In its 2011 decision in Specialty Healthcare, the National Labor Relations Board changed the test it uses to determine bargaining unit appropriateness. We reported on Specialty Healthcare and its expansion in an alert earlier this year, for the American Bar Association, and in a June 2012 FR Alert. In this case, the Board explained that where a non-petitioning party challenges a petitioned-for unit that is readily identifiable as a group and shares a community of interest on the grounds that it is inappropriate because it does not include additional employees, it has the burden of demonstrating an “overwhelming” community of interest between the included and excluded employees. Last week, the Sixth Circuit Court of Appeals (covering Michigan, Ohio, Kentucky, and Tennessee) upheld this controversial decision.
The case began when the union filed a representation petition with the NLRB for a bargaining unit of all full-time and regular part-time CNAs at a nursing home and non-acute healthcare facility. The employer contended that the only appropriate unit containing the CNAs would include all non-professional service and maintenance employees. The Regional Director found the petitioned-for unit to be appropriate and the Board upheld the decision. The employer refused to bargain with the newly certified unit and the union filed an unfair labor practice charge, which ultimately was appealed to the Sixth Circuit.

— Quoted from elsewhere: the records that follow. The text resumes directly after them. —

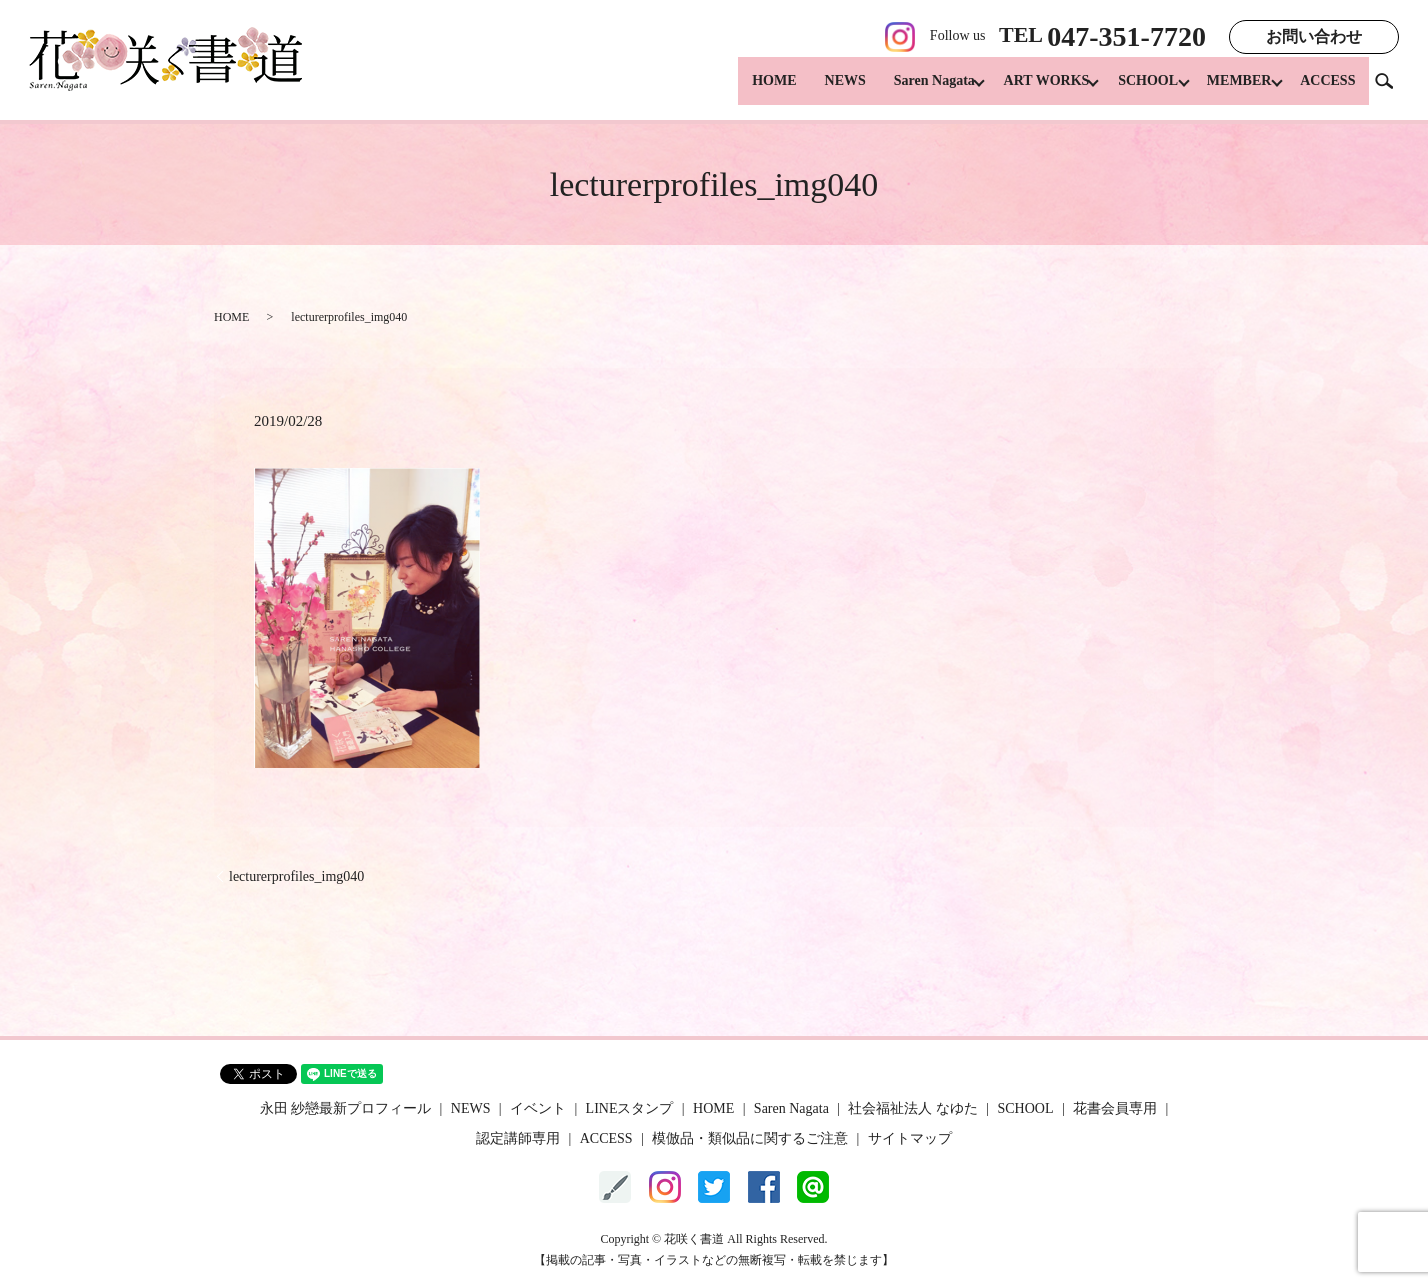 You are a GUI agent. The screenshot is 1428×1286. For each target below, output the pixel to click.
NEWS (820, 90)
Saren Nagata (909, 90)
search (1392, 89)
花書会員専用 (1115, 1108)
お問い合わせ (1314, 36)
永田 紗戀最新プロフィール (346, 1108)
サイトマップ (910, 1138)
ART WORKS (1028, 90)
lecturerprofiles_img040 (296, 876)
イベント (538, 1108)
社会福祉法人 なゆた (913, 1108)
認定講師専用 (518, 1138)
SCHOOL (1136, 90)
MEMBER (1233, 90)
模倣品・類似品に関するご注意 (750, 1138)
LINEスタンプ (630, 1108)
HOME (749, 90)
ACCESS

On appeal, the employer made four arguments that the Board abused its discretion in its 2011 decision, all of which were rejected by the court. First, it argued that the Board incorrectly adopted a new standard that strayed from clearly established precedent. The court recognized the Board’s broad discretion in determining bargaining unit appropriateness and that its decision to follow prior precedent over more recent precedent was justified because the Board “cogently explained” its rationale for doing so. Second, the employer argued that the “overwhelming community of interest” standard was a “material change in the law.” The court rejected this claim on the basis that the Board had previously used this standard and that it had even been upheld by the D.C. Circuit Court of Appeals. Third, the employer argued that the Board violated Section 9(c)(5) of the NLRA which states that “the extent to which the employees have organized shall not be controlling” in determining whether the petitioned-for unit is appropriate. The court disagreed with this contention and held that the Board “did not assume that the CNA-only unit was appropriate” and applied the proper community of interest standard. Finally, the court rejected the employer’s claim that the Board unlawfully established a general rule through adjudication instead of rulemaking, holding that the Board’s decision to follow an “already existing principle” in adjudication was not improper.
The Sixth Circuit’s ruling highlights the deferential standard reviewing courts apply to Board decisions, especially in the area of bargaining unit appropriateness. Although not binding on other circuits, this clear holding in favor of the NLRB should result in more cases where the Board permits a union to attempt to organize a discrete subset of an employer’s workforce. The composition of the unit is a critical factor in the outcome of a union election. Specialty Healthcare allows the union to control this critical factor, thus adding one more challenge to an employer’s ability to prepare for and respond to union organizing.